The first published map of ‘Redding’, produced by Speed in 1611, clearly shows a network of open streams and ditches in the south of the town. It also gives a fascinating insight into Reading’s size, which was then of only a few thousand people.
One waterway — still flowing beneath Reading today — is the Holy Brook. This a channel of the River Kennet that leaves the river through a brick structure known as the ‘Arrowhead'. It travels for six miles from Theale, and once powered the mill of the Cluniac monks of Reading Abbey.
The Holy Brook was the most northerly of the town's streams, and was crossed by four bridges of varying size. Two were minor footbridges, and they were eventually covered over by the town’s expansion.
Reading’s population was served by at least five corn mills. The biggest of these was the old St Giles' Mill, which had previously been recorded in the Domesday Book.

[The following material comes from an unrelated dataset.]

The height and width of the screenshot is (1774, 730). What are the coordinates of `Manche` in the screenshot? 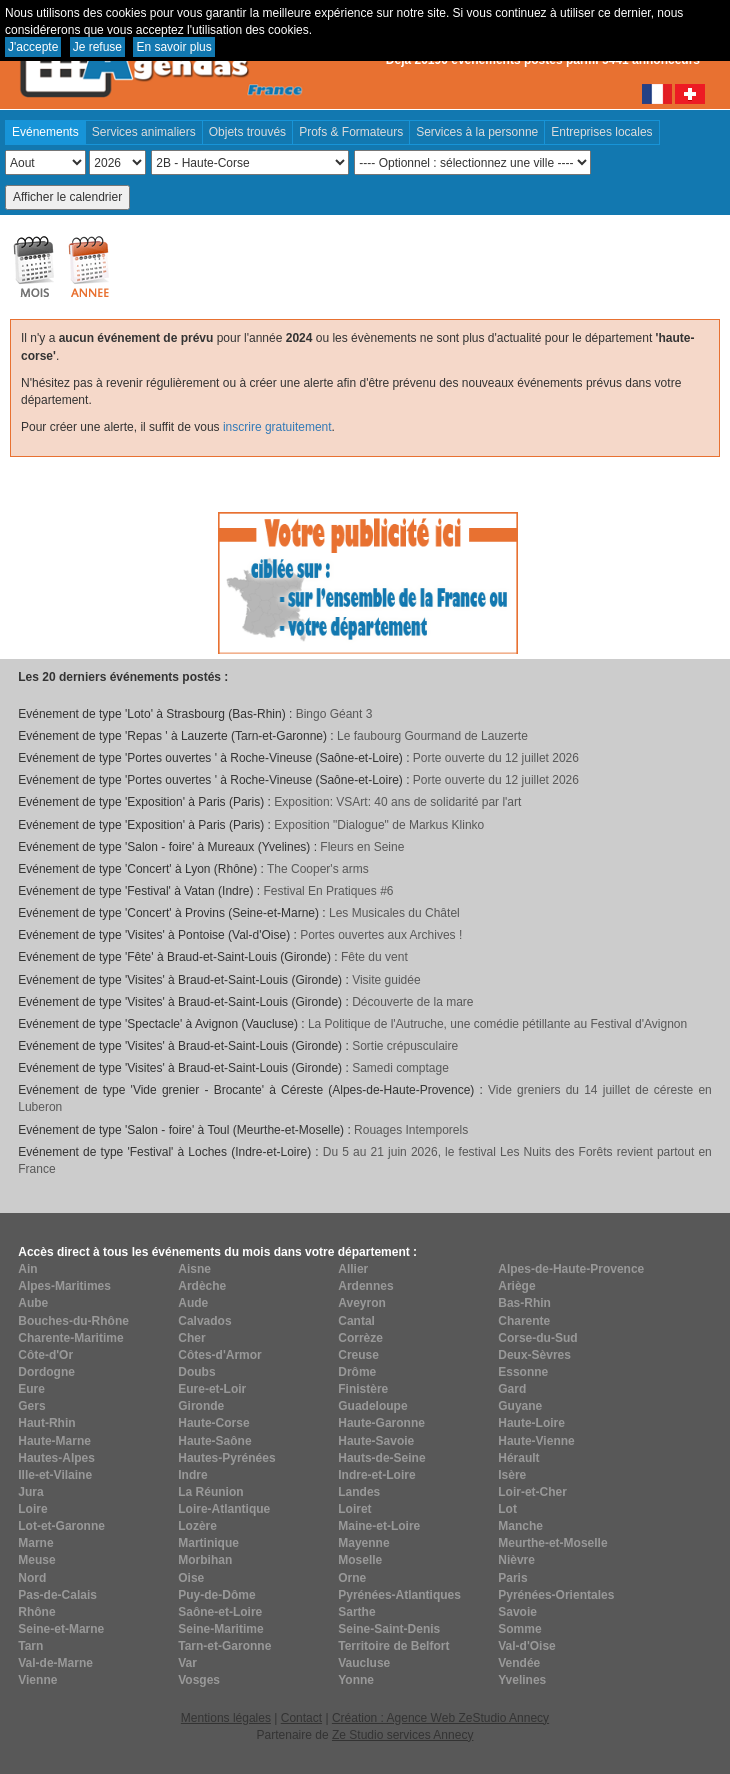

St Giles' was the last mill in Reading to be demolished; in 1900, it made way for a tram depot, which then made way for the Oracle shopping centre in kind!
Nearby Bridge Street was vital to anyone travelling into the heart of Reading, as its former name ‘Seven Bridges’ implied. However, these were wooden structures, and after the dissolution of the monasteries by Henry VIII, many of them were poorly maintained. Feeling guilty for the town’s plight, Queen Elizabeth I later authorised some restoration of this infrastructure, ironically using ribbed limestone blocks and pillars from the Abbey!

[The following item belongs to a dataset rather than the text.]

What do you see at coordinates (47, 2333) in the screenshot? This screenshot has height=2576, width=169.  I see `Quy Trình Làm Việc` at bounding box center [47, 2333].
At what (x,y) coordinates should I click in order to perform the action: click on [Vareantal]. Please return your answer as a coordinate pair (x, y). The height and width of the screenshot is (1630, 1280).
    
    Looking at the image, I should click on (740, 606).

Several of these ornate pillars remain hidden beneath Castle Street and are Grade II listed, attesting to the fine workmanship of the medieval stone masons.

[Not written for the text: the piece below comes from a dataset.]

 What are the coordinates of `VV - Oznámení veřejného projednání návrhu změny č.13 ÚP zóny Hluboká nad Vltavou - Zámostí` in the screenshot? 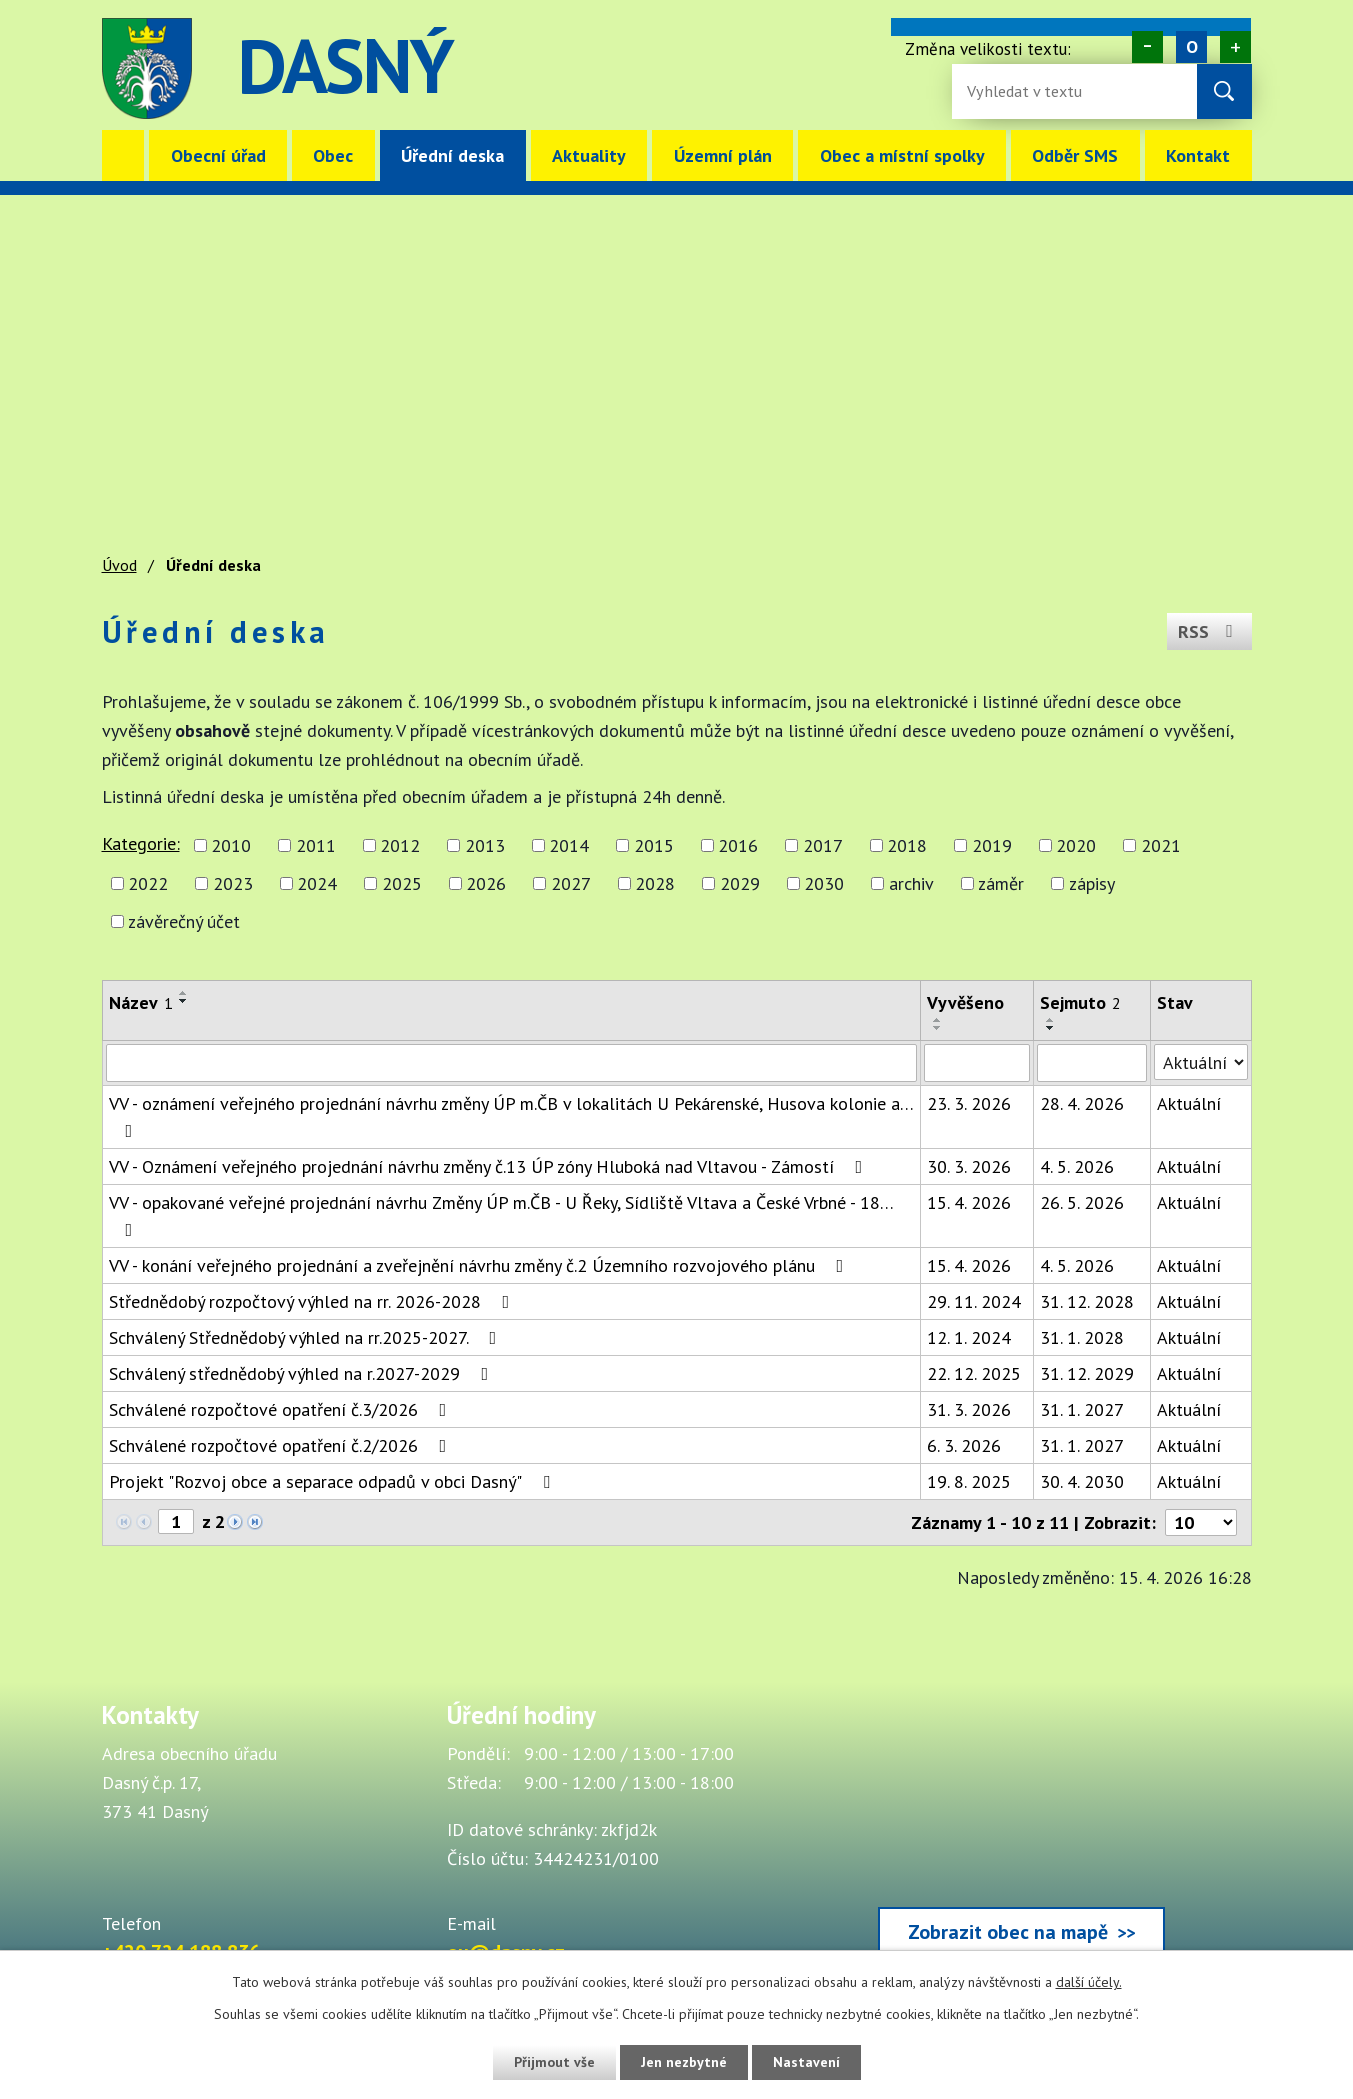 It's located at (490, 1166).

Part of the Kennet is also hidden from view. The original ‘leet’ – a channel dug to power the corn grinding wheels for St Giles’ Mill – still flows beneath the Mill Lane area. This was originally on an ‘island’, but is now hidden from view.
During the Civil War and the Siege of Reading in 1643, this entire area was flooded to serve as a line of defence for the town’s besieged Royalist garrison. There were also a series of ditches to the north of Reading, filled with the waters of the River Thames and denying Parliamentarian forces an easy route into town.
The largest of these ditches was the Plummery Ditch. It started in Kings Meadow (known at the time as ‘His Majesty’s Meadowe’), flowed eastwards and joined the Kennet near Blake’s Lock.
Blake’s Lock dates back as far 1404. The first written mention records that each vessel paid 1 penny to pass through. At this time the waterway connected Reading Abbey to the river Thames via Kennetmouth.
The Kennet and Avon canal did not join up to this waterway for another 300 years, when civil engineer John Hore of Newbury constructed three further locks. Within Reading Borough, there are a total of four locks today: from west to east, they are Southcote, Fobney, County and Blake's Lock.
Farthest west in the Borough is Southcote Lock, which was built between 1718 to 1723 (as were Fobney and County). Adjacent to it in the 18th century, a wire mill and pumping station supplied Reading with its first filtered water supply.
Fobney also has a pumping station which is used to adjust water levels as it has the largest rise and fall of over 7 feet.
County Lock in the town centre has the lowest change in water levels but is the trickiest to navigate, especially around the 'Brewery Gut' which was formerly the site of Simond's Brewery.
An ingenious method of pulling boats through this area was devised (as no towpath existed), which consisted of floating a tow rope downstream and then pulling the vessel through.
During the Second World War, it was thought the bridge, which carried traffic up and down Bridge Street, would not be able to withstand the heavy military vehicles passing over, so a series of strengthening steel girders and wooden railway sleepers were placed beneath. This made it almost impossible to navigate all but the smallest of boats underneath. However, the problem was later solved by installing a 'traffic light' system at either end of the area.